Keto Salmon Avocado Salad
This refreshing and nutrient-packed keto salmon avocado salad is a perfect combination of healthy fats and protein. The richness of the avocado pairs perfectly with the tender, flaky salmon and fresh greens, making it a great choice for a light but satisfying spring brunch.
Ingredients:
- 2 salmon fillets
- 1 ripe avocado, diced
- 4 cups mixed greens
- 1/4 cup red onion, thinly sliced
- 2 tbsp olive oil
- 1 tbsp lemon juice
- Salt and pepper, to taste
Instructions:
- Heat a skillet over medium heat and cook the salmon fillets for 4-5 minutes per side, or until fully cooked. Remove from heat and flake the salmon with a fork.
- In a large bowl, toss the mixed greens, red onion, and avocado with olive oil, lemon juice, salt, and pepper.
- Top the salad with the flaked salmon.
- Serve immediately.
This keto salmon avocado salad is a light, nutritious, and filling option for a spring brunch. The combination of rich avocado and tender salmon provides healthy fats and protein, while the fresh greens and tangy lemon dressing enhance the overall flavor. It’s a great low-carb option for anyone looking for a satisfying meal.
Keto Meatballs with Zucchini Noodles
These juicy keto meatballs, served with zucchini noodles, create a satisfying and flavorful brunch option. The meatballs are made with ground beef, almond flour, and Italian seasoning, while the zucchini noodles offer a low-carb pasta alternative. This dish is rich in protein and perfect for a hearty yet light meal.
Ingredients for Meatballs:
- 1 lb ground beef
- 1/4 cup almond flour
- 1 egg
- 2 tbsp grated parmesan cheese
- 1 tsp garlic powder
- 1 tsp dried oregano
- Salt and pepper, to taste
For the Zucchini Noodles:
- 2 medium zucchinis, spiralized
- 1 tbsp olive oil
- Salt and pepper, to taste
Instructions:
- Preheat your oven to 375°F (190°C).
- In a bowl, combine the ground beef, almond flour, egg, parmesan cheese, garlic powder, oregano, salt, and pepper. Mix well and form into meatballs.

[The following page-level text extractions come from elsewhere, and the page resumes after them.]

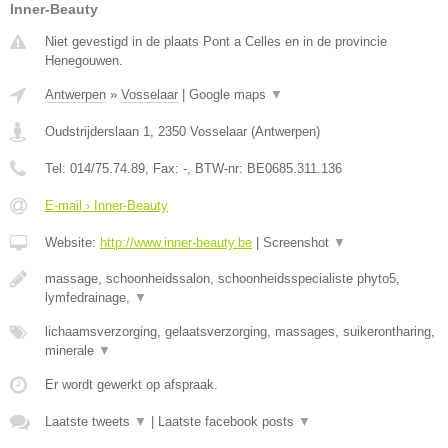
Inner-Beauty
Niet gevestigd in de plaats Pont a Celles en in de provincie
Henegouwen.
Antwerpen
»
Vosselaar
|
Google maps
▼
Oudstrijderslaan 1
,
2350
Vosselaar
(
Antwerpen
)
Tel:
014/75.74.89
, Fax:
-
, BTW-nr:
BE0685.311.136
E-mail › Inner-Beauty
Website:
http://www.inner-beauty.be
|
Screenshot
▼
massage, schoonheidssalon, schoonheidsspecialiste phyto5,
lymfedrainage,
▼
lichaamsverzorging, gelaatsverzorging, massages, suikerontharing,
minerale
▼
Er wordt gewerkt op afspraak.
Laatste tweets
▼
|
Laatste facebook posts
▼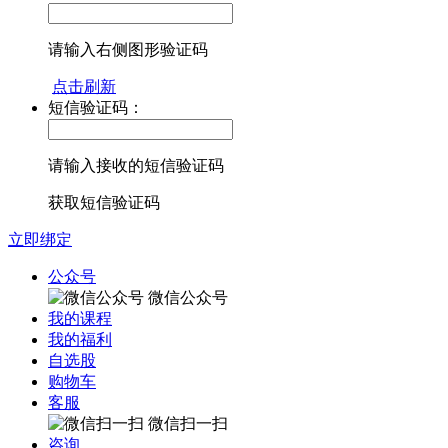
请输入右侧图形验证码
点击刷新
短信验证码：
请输入接收的短信验证码
获取短信验证码
立即绑定
公众号
微信公众号
我的课程
我的福利
自选股
购物车
客服
微信扫一扫
咨询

- Place the meatballs on a baking sheet and bake for 15-20 minutes, or until cooked through.
- While the meatballs are baking, sauté the zucchini noodles in olive oil over medium heat for 2-3 minutes, just until tender.
- Serve the meatballs on top of the zucchini noodles.

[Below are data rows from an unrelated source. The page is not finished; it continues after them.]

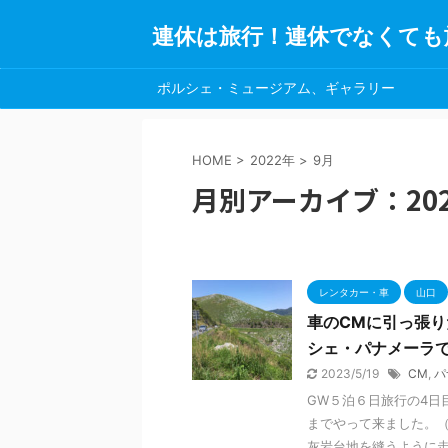
連休は旅行！連休でなくても
ポルシェ・ミュージアム、ギャラリー
HOME
>
2022年
>
9月
月別アーカイブ：202
レンタカー・車
山口
車のCMに引っ張り
シェ・パナメーラ
2023/5/19
CM
,
パ
GW５泊６日旅行の4日
までやって来ました。（2
灰岩台地を縫うように走っ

These keto meatballs with zucchini noodles are a delicious and filling low-carb brunch option. The savory meatballs pair perfectly with the tender zucchini noodles, creating a satisfying meal that’s both healthy and flavorful. It’s a perfect choice for anyone following a keto lifestyle, offering a hearty meal without the carbs.
Keto Spinach and Mushroom Stuffed Portobello Mushrooms
These stuffed Portobello mushrooms are filled with a creamy spinach and mushroom mixture, making them a savory, keto-friendly brunch option. The rich flavor of the mushrooms combined with the creamy filling makes this dish both satisfying and nutritious.
Ingredients:
- 4 large Portobello mushroom caps
- 2 cups spinach, chopped
- 1/2 cup mushrooms, diced
- 2 tbsp cream cheese
- 1/4 cup shredded mozzarella cheese
- 1 tbsp olive oil
- Salt and pepper, to taste
Instructions:
- Preheat your oven to 375°F (190°C).
- Remove the stems from the Portobello mushrooms and place the caps on a baking sheet.

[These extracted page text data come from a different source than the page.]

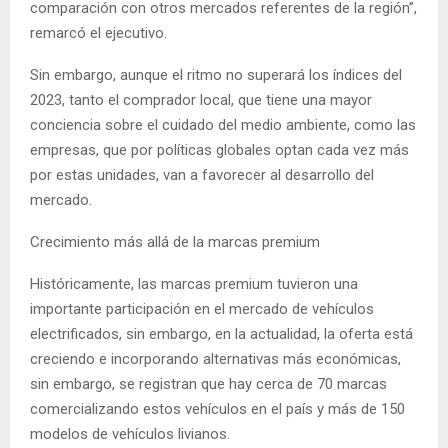
comparación con otros mercados referentes de la región”,
remarcó el ejecutivo.
Sin embargo, aunque el ritmo no superará los índices del
2023, tanto el comprador local, que tiene una mayor
conciencia sobre el cuidado del medio ambiente, como las
empresas, que por políticas globales optan cada vez más
por estas unidades, van a favorecer al desarrollo del
mercado.
Crecimiento más allá de la marcas premium
Históricamente, las marcas premium tuvieron una
importante participación en el mercado de vehículos
electrificados, sin embargo, en la actualidad, la oferta está
creciendo e incorporando alternativas más económicas,
sin embargo, se registran que hay cerca de 70 marcas
comercializando estos vehículos en el país y más de 150
modelos de vehículos livianos.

- Heat olive oil in a skillet over medium heat and sauté the chopped spinach and diced mushrooms for 5-7 minutes, until the spinach is wilted and the mushrooms are softened.
- Add the cream cheese and shredded mozzarella to the skillet and stir until the mixture is creamy and well combined.
- Spoon the spinach and mushroom mixture into the mushroom caps and bake for 15-20 minutes, or until the mushrooms are tender and the cheese is melted.
- Serve warm.
These keto spinach and mushroom stuffed Portobello mushrooms are a savory, satisfying brunch dish that’s both low in carbs and rich in flavor. The creamy filling complements the earthy mushrooms, creating a delicious combination that’s perfect for a spring meal. This dish is also a great option for meal prep or a light dinner.